DATA RECORDS below:
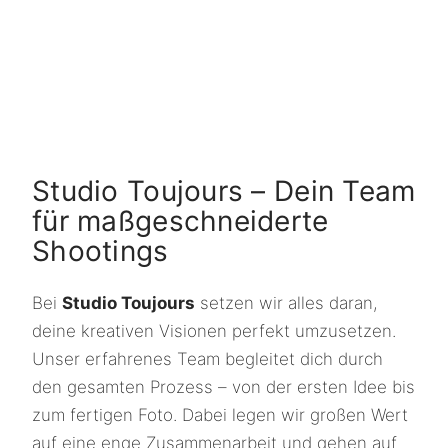
Studio Toujours – Dein Team
für maßgeschneiderte
Shootings
Bei
Studio Toujours
setzen wir alles daran,
deine kreativen Visionen perfekt umzusetzen.
Unser erfahrenes Team begleitet dich durch
den gesamten Prozess – von der ersten Idee bis
zum fertigen Foto. Dabei legen wir großen Wert
auf eine enge Zusammenarbeit und gehen auf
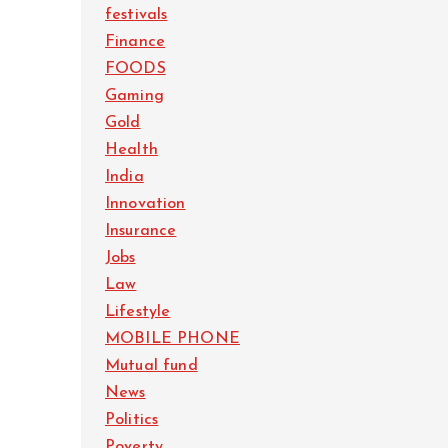
festivals
Finance
FOODS
Gaming
Gold
Health
India
Innovation
Insurance
Jobs
Law
Lifestyle
MOBILE PHONE
Mutual fund
News
Politics
Poverty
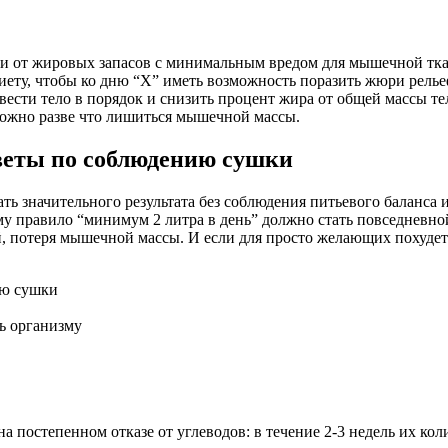
ии от жировых запасов с минимальным вредом для мышечной тка
иету, чтобы ко дню “Х” иметь возможность поразить жюри рель
вести тело в порядок и снизить процент жира от общей массы те
к можно разве что лишиться мышечной массы.
веты по соблюдению сушки
дать значительного результата без соблюдения питьевого баланс
му правило “минимум 2 литра в день” должно стать повседневной
й, потеря мышечной массы. И если для просто желающих похудет
ию сушки
ть организму
 постепенном отказе от углеводов: в течение 2-3 недель их кол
End of DATA RECORDS.
REQUIRED WORK →
Leave the pictures out and output the rest of the data word for word.

RESULT OF THE TASK →
Studio Toujours – Dein Team
für maßgeschneiderte
Shootings
Bei
Studio Toujours
setzen wir alles daran,
deine kreativen Visionen perfekt umzusetzen.
Unser erfahrenes Team begleitet dich durch
den gesamten Prozess – von der ersten Idee bis
zum fertigen Foto. Dabei legen wir großen Wert
auf eine enge Zusammenarbeit und gehen auf
festivals
Finance
FOODS
Gaming
Gold
Health
India
Innovation
Insurance
Jobs
Law
Lifestyle
MOBILE PHONE
Mutual fund
News
Politics
Poverty
ии от жировых запасов с минимальным вредом для мышечной тка
иету, чтобы ко дню “Х” иметь возможность поразить жюри рель
вести тело в порядок и снизить процент жира от общей массы те
к можно разве что лишиться мышечной массы.
веты по соблюдению сушки
дать значительного результата без соблюдения питьевого баланс
му правило “минимум 2 литра в день” должно стать повседневной
й, потеря мышечной массы. И если для просто желающих похудет
ию сушки
ть организму
 постепенном отказе от углеводов: в течение 2-3 недель их кол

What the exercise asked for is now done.